To get a grasp on the error size, we use something called the "Lagrange error bound," which provides an upper bound for the error term. This bound helps us understand the "worst-case" scenario of how much our approximation might deviate from the actual function value.

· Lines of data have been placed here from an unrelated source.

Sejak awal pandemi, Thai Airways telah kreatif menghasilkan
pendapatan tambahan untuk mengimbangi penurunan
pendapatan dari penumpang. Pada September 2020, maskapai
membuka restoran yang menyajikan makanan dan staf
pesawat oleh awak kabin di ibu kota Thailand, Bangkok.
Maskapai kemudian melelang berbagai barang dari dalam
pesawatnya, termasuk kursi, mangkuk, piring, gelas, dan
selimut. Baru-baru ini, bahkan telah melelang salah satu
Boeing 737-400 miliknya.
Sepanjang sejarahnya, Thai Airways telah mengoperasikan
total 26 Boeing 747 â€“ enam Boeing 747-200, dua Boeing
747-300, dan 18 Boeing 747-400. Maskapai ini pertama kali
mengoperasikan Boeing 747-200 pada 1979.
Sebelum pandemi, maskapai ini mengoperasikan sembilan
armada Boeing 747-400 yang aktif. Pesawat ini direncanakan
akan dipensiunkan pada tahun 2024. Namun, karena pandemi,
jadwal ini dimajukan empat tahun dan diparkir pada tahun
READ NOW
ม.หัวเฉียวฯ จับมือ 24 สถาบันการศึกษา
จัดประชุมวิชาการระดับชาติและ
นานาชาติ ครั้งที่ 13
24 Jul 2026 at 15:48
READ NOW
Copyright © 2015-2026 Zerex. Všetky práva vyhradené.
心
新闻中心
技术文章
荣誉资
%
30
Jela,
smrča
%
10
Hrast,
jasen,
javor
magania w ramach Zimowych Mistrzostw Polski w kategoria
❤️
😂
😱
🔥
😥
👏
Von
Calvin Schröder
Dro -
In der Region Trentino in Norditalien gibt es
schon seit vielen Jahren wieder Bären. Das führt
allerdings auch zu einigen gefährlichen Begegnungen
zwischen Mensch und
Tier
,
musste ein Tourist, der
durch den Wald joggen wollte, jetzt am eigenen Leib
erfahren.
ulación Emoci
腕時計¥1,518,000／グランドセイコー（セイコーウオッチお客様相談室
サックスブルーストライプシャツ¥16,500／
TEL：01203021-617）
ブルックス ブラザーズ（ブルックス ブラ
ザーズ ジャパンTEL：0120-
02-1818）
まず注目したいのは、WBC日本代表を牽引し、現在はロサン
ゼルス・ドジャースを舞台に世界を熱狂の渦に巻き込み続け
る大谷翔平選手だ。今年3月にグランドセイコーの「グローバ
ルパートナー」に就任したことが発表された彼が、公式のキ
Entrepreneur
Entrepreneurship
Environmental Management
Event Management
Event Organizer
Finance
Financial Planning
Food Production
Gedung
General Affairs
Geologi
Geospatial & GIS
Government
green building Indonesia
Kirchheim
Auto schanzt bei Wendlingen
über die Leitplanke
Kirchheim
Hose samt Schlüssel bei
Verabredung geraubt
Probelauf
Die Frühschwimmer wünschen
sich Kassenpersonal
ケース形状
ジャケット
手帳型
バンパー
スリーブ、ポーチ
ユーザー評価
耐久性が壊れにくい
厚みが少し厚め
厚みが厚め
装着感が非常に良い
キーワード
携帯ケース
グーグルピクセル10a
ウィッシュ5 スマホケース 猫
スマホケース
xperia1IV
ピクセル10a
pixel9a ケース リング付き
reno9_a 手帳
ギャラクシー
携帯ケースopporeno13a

Mathematically, the error bound is expressed as:\[|R_n(x)| \leq \frac{|f^{(n+1)}(c)|}{(n+1)!}|x-a|^{n+1}\]Here, \(c\) is some number between our center point \(a\) and the value at which we are estimating, \(x\). In practical terms, this error estimation allows us to say, "Although we approximate the value, it won't stray too far from the actual function." This can be extremely helpful when accuracy is of significant concern.
concave down
The concept of "concave down" is essential when evaluating whether a Taylor polynomial serves as an underestimate or overestimate. A function is said to be concave down when it curves downward, resembling an upside-down cup. This is visually represented by the function opening downwards.

To confirm if a function is concave down, you look at the function's second derivative, \(f''(x)\). If the second derivative is negative over an interval, the function is concave down on that interval.
  • When a function is concave down, any tangent lines (and similarly its Taylor polynomial estimates) will lie above the curve.
  • This typically indicates that your polynomial is giving an overestimate of the function's true value at a given point.
For instance, in our case with \(f(x) = \sqrt{x}\), since the second derivative \(f''(x)\) is negative for the values of \(x > 0\), the function is indeed concave down. Thus, our Taylor polynomial overestimates \(\sqrt{1.2}\). Understanding this relationship helps refine our expectations of polynomial approximations and guide us toward recognizing when our estimates are consistently above or below the actual function.